- Saudi Arabia Reverses Salary Cuts After Succession Shakeup
Saudi Arabia’s King Salman has reversed a decision to cut salaries and benefits for public sector employees, a move that’s likely to fend off any social discontent but could complicate his new successor’s plan to repair the kingdom’s finances.
In a series of announcements that also promoted his son, Mohammed Bin Salman, to heir to the throne, the Saudi ruler restored all allowances and bonuses canceled or suspended last year, the official Saudi Press Agency reported on Wednesday. Payments to the civil servants and military personnel will be backdated to September, when the austerity measures were first announced.
The decree said the measures were taken to “ensure the comfort of our Saudi sons and daughters” and “provide them with generous living standards.” The country will also have a two-week holiday to celebrate the end of Ramadan, a Saudi official told Bloomberg.
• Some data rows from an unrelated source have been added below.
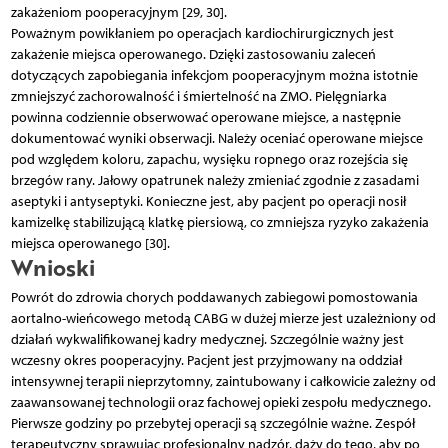
zakażeniom pooperacyjnym [29, 30].
Poważnym powikłaniem po operacjach kardiochirurgicznych jest
zakażenie miejsca operowanego. Dzięki zastosowaniu zaleceń
dotyczących zapobiegania infekcjom pooperacyjnym można istotnie
zmniejszyć zachorowalność i śmiertelność na ZMO. Pielęgniarka
powinna codziennie obserwować operowane miejsce, a następnie
dokumentować wyniki obserwacji. Należy oceniać operowane miejsce
pod względem koloru, zapachu, wysięku ropnego oraz rozejścia się
brzegów rany. Jałowy opatrunek należy zmieniać zgodnie z zasadami
aseptyki i antyseptyki. Konieczne jest, aby pacjent po operacji nosił
kamizelkę stabilizującą klatkę piersiową, co zmniejsza ryzyko zakażenia
miejsca operowanego [30].
Wnioski
Powrót do zdrowia chorych poddawanych zabiegowi pomostowania
aortalno-wieńcowego metodą CABG w dużej mierze jest uzależniony od
działań wykwalifikowanej kadry medycznej. Szczególnie ważny jest
wczesny okres pooperacyjny. Pacjent jest przyjmowany na oddział
intensywnej terapii nieprzytomny, zaintubowany i całkowicie zależny od
zaawansowanej technologii oraz fachowej opieki zespołu medycznego.
Pierwsze godziny po przebytej operacji są szczególnie ważne. Zespół
terapeutyczny sprawując profesjonalny nadzór, dąży do tego, aby po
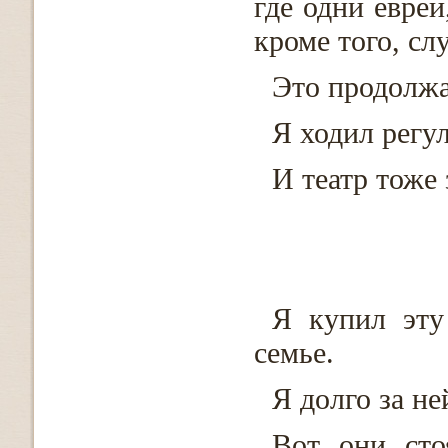
где одни евреи
кроме того, сл
Это продолжа
Я ходил регу
И театр тож
Биньям
Я купил эту
семье.
Я долго за н
Вот они сто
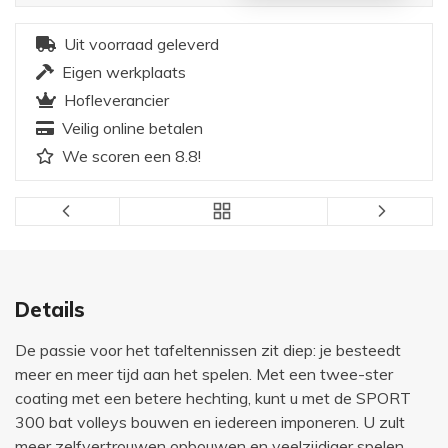
Uit voorraad geleverd
Eigen werkplaats
Hofleverancier
Veilig online betalen
We scoren een 8.8!
Details
De passie voor het tafeltennissen zit diep: je besteedt
meer en meer tijd aan het spelen. Met een twee-ster
coating met een betere hechting, kunt u met de SPORT
300 bat volleys bouwen en iedereen imponeren. U zult
meer zelfvertrouwen opbouwen en veelzijdiger spelen.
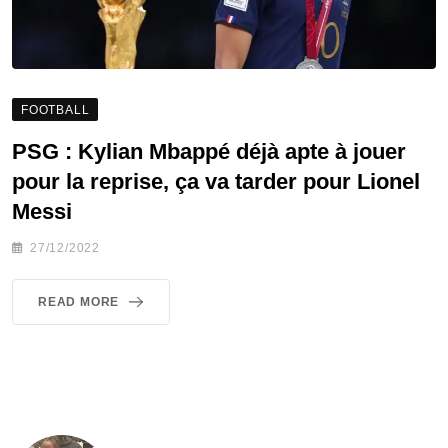
FOOTBALL
PSG : Kylian Mbappé déjà apte à jouer
pour la reprise, ça va tarder pour Lionel
Messi
27/12/2022
READ MORE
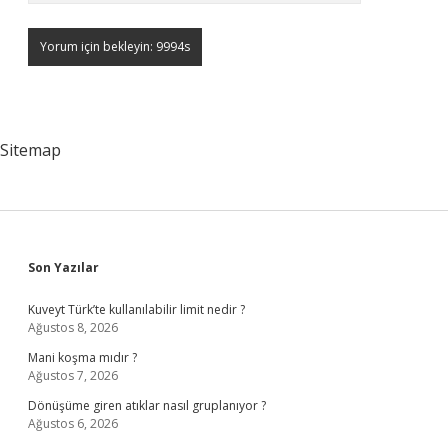
Sitemap
Sidebar
Son Yazılar
Kuveyt Türk’te kullanılabilir limit nedir ?
Ağustos 8, 2026
Mani koşma mıdır ?
Ağustos 7, 2026
Dönüşüme giren atıklar nasıl gruplanıyor ?
Ağustos 6, 2026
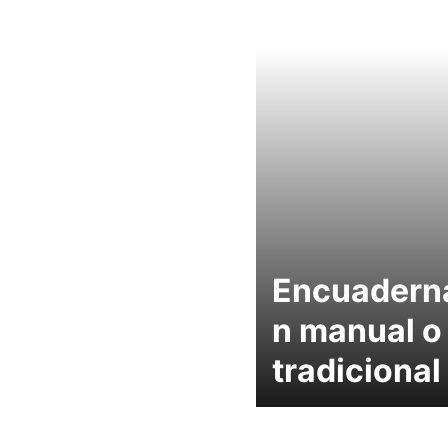
Encuadern
n manual o
tradicional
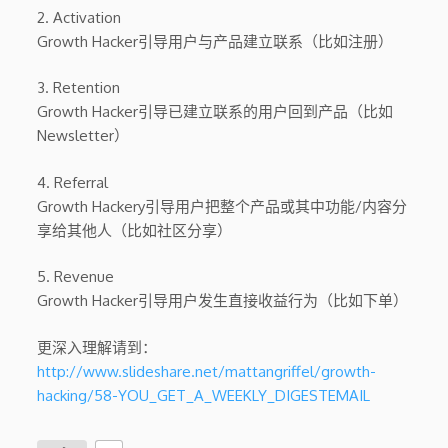
2. Activation
Growth Hacker引导用户与产品建立联系（比如注册）
3. Retention
Growth Hacker引导已建立联系的用户回到产品（比如
Newsletter）
4. Referral
Growth Hackery引导用户把整个产品或其中功能/内容分
享给其他人（比如社区分享）
5. Revenue
Growth Hacker引导用户发生直接收益行为（比如下单）
更深入理解请到：
http://www.slideshare.net/mattangriffel/growth-
hacking/58-YOU_GET_A_WEEKLY_DIGESTEMAIL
The bonus cutbacks were part of an ambitious plan led by the new crown prince to overhaul Saudi Arabia’s oil-dependent economy in an age of depressed energy prices. They were designed to reduce the public-sector wage bill to 40 percent of spending by 2020, from 45 percent at present. Riyadh-based Jadwa Investment said in February that they could have saved 185 billion riyals ($49 billion) through to 2020.
But the austerity measures, combined with the drop in oil prices that prompted them, caused the kingdom’s worst economic slowdown since the global financial crisis. Many citizens had groused privately and on social media about their reduced incomes. The government had already started to roll them back in May, restoring some of the largess that has guaranteed the loyalty of citizens to the absolute monarchy of the Saud family.